(Records from a data source)
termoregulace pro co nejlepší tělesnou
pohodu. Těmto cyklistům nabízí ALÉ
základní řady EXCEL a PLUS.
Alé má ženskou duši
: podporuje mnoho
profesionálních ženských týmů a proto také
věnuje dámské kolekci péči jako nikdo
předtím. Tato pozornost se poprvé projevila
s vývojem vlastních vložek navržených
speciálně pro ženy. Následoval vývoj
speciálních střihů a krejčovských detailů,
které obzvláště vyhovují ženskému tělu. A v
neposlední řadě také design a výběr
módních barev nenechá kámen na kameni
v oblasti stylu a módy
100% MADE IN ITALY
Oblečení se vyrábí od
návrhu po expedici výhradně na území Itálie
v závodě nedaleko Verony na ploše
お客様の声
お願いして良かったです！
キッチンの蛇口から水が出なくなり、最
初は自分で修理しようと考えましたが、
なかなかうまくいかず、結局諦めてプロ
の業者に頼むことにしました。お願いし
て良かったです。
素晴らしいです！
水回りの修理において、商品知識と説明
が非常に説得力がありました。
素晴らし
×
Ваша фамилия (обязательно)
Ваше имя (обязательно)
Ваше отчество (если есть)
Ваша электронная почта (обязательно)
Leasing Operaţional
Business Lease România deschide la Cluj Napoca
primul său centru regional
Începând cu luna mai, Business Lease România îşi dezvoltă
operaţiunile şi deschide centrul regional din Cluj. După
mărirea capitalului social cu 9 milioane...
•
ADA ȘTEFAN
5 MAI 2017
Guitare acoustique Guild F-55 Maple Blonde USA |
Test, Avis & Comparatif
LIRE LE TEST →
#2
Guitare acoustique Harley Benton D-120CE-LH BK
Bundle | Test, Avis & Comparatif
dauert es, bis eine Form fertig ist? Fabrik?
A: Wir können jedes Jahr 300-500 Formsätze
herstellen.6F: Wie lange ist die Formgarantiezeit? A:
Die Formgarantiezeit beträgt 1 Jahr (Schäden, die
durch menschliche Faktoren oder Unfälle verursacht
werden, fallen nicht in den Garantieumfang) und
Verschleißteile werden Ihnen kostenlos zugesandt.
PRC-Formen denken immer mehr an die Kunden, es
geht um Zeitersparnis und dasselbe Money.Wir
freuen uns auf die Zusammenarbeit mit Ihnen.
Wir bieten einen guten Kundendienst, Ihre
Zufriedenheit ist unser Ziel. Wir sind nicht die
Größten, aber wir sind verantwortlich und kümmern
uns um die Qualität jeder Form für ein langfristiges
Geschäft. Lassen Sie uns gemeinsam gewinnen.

### WORK INSTRUCTIONS
Show all lines from the records above where the word "Lease" occurs.

### SOLUTION TO THIS PROBLEM
Business Lease România deschide la Cluj Napoca
Începând cu luna mai, Business Lease România îşi dezvoltă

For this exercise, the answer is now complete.